- [Work to complete]:
Write out the lines starting at the one that holds "Image attached. Where" and ending with the final line of the data, exactly and with no others.

[Collected data entries]
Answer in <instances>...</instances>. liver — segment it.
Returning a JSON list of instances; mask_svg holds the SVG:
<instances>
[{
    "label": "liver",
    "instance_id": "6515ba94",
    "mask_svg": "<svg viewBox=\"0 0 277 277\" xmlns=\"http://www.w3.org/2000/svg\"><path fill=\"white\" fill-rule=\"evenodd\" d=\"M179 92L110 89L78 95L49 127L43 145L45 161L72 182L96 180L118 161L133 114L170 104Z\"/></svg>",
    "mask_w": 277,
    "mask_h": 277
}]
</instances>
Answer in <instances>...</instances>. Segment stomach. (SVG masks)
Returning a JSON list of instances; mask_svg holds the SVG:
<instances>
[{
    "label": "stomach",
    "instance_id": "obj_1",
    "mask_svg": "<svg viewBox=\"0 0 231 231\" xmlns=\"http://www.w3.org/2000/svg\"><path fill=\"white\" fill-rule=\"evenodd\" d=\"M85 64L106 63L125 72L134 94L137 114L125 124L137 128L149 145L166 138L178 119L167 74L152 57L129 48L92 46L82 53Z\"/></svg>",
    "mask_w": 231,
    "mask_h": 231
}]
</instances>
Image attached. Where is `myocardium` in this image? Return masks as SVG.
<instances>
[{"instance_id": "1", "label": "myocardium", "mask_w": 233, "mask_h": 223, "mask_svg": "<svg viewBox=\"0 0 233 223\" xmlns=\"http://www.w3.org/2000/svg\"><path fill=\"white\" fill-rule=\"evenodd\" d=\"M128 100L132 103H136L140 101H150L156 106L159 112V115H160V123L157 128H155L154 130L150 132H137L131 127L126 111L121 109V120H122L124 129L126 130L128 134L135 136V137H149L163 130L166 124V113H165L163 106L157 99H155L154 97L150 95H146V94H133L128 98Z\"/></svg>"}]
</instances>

- [Your response]:
Image attached. Where is `myocardium` in this image? Return masks as SVG.
<instances>
[{"instance_id": "1", "label": "myocardium", "mask_w": 233, "mask_h": 223, "mask_svg": "<svg viewBox=\"0 0 233 223\" xmlns=\"http://www.w3.org/2000/svg\"><path fill=\"white\" fill-rule=\"evenodd\" d=\"M128 100L132 103H136L140 101H150L156 106L159 112V115H160V123L157 128H155L154 130L150 132H137L131 127L126 111L121 109V120H122L124 129L126 130L128 134L135 136V137H149L163 130L166 124V113H165L163 106L157 99H155L154 97L150 95H146V94H133L128 98Z\"/></svg>"}]
</instances>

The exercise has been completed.